--- START ---

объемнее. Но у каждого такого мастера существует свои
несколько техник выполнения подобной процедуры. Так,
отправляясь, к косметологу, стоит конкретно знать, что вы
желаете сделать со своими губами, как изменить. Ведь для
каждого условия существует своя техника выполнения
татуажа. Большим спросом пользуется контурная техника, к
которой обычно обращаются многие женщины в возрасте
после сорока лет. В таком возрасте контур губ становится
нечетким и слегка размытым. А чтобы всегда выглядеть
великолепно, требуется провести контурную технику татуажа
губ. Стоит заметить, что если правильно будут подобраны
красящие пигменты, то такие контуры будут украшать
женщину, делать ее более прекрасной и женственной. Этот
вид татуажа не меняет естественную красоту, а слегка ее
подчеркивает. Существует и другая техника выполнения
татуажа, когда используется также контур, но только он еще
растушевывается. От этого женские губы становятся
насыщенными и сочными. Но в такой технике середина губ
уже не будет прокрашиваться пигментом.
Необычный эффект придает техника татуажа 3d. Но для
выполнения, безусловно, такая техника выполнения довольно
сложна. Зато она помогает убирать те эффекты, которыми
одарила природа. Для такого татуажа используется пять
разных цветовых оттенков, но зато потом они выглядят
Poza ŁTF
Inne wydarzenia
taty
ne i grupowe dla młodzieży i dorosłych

--- END ---
--- START ---

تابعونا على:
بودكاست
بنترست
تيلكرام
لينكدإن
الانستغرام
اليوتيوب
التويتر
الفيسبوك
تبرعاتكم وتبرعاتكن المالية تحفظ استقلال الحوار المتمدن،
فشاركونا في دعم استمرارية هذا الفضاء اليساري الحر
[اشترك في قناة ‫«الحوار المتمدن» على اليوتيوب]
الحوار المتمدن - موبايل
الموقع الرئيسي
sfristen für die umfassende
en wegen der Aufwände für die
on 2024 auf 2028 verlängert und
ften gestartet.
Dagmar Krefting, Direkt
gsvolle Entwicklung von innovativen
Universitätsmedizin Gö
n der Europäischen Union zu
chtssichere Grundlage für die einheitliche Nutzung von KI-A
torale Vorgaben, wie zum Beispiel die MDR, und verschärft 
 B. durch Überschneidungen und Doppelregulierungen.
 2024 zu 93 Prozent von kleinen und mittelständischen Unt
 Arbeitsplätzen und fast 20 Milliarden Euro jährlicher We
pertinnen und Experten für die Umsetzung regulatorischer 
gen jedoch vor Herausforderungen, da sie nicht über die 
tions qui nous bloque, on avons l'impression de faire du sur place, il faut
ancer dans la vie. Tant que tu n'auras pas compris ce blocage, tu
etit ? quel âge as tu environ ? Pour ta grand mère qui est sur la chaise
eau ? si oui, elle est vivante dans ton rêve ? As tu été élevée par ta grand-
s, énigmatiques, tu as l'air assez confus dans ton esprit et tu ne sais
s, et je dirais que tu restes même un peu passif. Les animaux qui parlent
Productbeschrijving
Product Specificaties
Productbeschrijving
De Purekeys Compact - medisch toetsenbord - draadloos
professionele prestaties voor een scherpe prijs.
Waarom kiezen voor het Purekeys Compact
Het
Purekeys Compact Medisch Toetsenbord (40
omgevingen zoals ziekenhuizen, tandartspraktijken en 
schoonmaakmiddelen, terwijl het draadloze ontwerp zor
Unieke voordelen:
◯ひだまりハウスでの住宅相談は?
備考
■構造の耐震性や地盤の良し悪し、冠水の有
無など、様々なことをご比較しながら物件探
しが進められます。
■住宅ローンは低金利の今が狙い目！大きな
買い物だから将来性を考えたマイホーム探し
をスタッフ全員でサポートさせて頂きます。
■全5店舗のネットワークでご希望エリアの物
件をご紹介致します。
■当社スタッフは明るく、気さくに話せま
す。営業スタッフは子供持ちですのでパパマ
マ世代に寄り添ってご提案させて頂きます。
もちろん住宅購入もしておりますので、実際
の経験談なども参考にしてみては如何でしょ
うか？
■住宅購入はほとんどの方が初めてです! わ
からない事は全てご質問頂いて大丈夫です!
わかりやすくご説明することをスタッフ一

--- END ---
--- START ---

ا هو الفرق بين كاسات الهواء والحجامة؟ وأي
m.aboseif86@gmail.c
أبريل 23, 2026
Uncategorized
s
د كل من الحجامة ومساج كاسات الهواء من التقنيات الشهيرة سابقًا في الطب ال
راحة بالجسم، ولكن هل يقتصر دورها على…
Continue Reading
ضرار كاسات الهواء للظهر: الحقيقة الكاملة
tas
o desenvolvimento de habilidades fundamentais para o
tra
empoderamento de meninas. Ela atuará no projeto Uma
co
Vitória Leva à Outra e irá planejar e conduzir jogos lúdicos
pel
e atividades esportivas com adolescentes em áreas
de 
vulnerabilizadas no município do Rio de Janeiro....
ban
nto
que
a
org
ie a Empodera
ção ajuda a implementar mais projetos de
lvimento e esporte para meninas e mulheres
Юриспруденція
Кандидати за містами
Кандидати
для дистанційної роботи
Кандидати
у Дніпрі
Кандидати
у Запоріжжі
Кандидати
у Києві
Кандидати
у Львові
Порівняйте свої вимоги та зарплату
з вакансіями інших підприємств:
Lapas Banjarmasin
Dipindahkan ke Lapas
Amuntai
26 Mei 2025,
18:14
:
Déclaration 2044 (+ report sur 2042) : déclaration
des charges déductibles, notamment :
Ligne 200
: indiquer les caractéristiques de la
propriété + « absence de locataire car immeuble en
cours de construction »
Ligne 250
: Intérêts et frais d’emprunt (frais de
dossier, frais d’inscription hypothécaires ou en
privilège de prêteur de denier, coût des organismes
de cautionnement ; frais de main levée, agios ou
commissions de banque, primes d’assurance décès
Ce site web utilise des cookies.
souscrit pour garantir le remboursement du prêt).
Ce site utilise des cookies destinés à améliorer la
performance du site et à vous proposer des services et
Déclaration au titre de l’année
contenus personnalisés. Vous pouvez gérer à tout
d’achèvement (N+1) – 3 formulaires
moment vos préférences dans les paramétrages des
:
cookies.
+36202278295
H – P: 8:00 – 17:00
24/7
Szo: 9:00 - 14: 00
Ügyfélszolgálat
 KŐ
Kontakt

--- END ---

What is expected =
Set down, from the entries above, exactly the lines from the one with "объемнее. Но у" up to and including the one with "вид татуажа не", and no other lines.

Answer space =
объемнее. Но у каждого такого мастера существует свои
несколько техник выполнения подобной процедуры. Так,
отправляясь, к косметологу, стоит конкретно знать, что вы
желаете сделать со своими губами, как изменить. Ведь для
каждого условия существует своя техника выполнения
татуажа. Большим спросом пользуется контурная техника, к
которой обычно обращаются многие женщины в возрасте
после сорока лет. В таком возрасте контур губ становится
нечетким и слегка размытым. А чтобы всегда выглядеть
великолепно, требуется провести контурную технику татуажа
губ. Стоит заметить, что если правильно будут подобраны
красящие пигменты, то такие контуры будут украшать
женщину, делать ее более прекрасной и женственной. Этот
вид татуажа не меняет естественную красоту, а слегка ее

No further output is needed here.